Note: very long. contains a lot of bitching and moaning and general aviy-is-having-a-bad-week-ness. sry.
So. I think. I'm stressing out.
It's funny that I can't even tell for sure, it just happens that rarely. I've been more or less quietly freaking out all day and most of yesterday and I only just realized maybe I'm stressed.
Sometimes, I wish my life sucked more so I at least felt justified to bitch about it. But it never does, even when I'm apparently wound too tight by Life it's not like anything BAD is going on.
But. Little things have been bothering me. I'm having self confidence issues, I'm worrying about conflicts with work, I'm worrying about trying to do too much when all I'm DOING is fun stuff. I'm used to balancing my various hobbies without issue and now... I'm still doing it I'm just worrying about it and isn't that stupid? I do them for fun in the first place.
But it's been a busy month. I just realized today is the twenty-nineth. Since the start of the month I have: Gotten in two new characters at CFUD, left the country and gone on a ten day mission, turned twenty-one, started classes, and had Issues with one of my co-workers.

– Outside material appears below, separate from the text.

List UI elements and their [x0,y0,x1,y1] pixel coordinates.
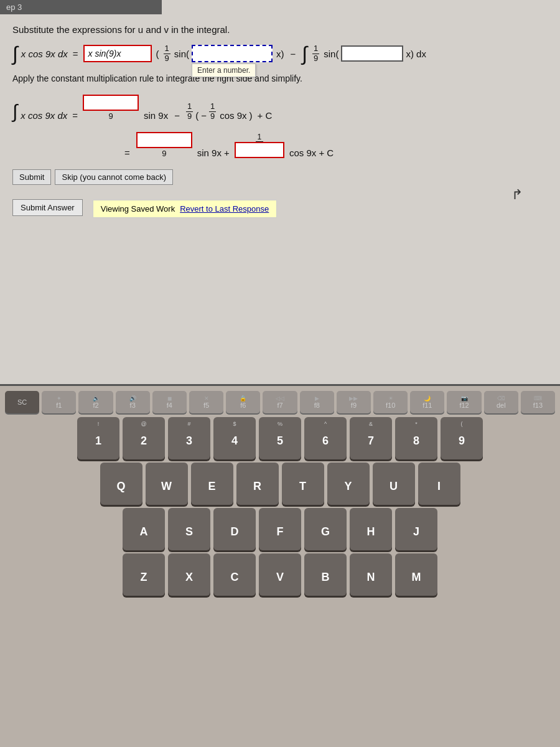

Withholding the last, none of these are bad things. Haiti was interesting, I'm glad I went. It didn't kill me and I learned some neat stuff. I love BOTH of my characters, I've posted with Ticky three times since I got him and Luke once and I want to post with him again and I posted with Vash recently and with Ed right before I left. Dante and Riku still aren't getting out enough but I have two brand new characters and I feel justified in showing some favoritism. I'm not as active as some people but I'm not a slouch either and no one is getting on my case for the character I AM neglecting. All in all I think I'm a pretty okay player so I don't have any reason to worry about that either.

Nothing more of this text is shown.